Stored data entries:

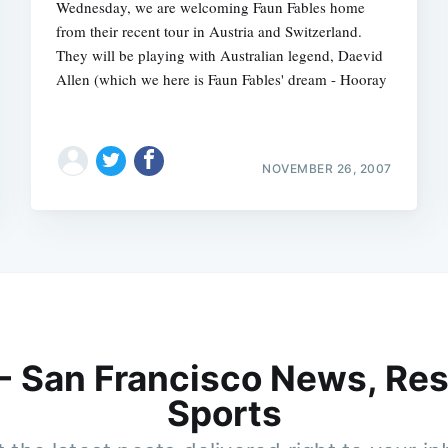
Wednesday, we are welcoming Faun Fables home
from their recent tour in Austria and Switzerland.
They will be playing with Australian legend, Daevid
Allen (which we here is Faun Fables' dream - Hooray
NOVEMBER 26, 2007
 - San Francisco News, Res
Sports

TASK PROMPT:
Scan the entries for the word "Faun". Report each line that has it.

SOLUTION TO THE EXERCISE:
Wednesday, we are welcoming Faun Fables home
Allen (which we here is Faun Fables' dream - Hooray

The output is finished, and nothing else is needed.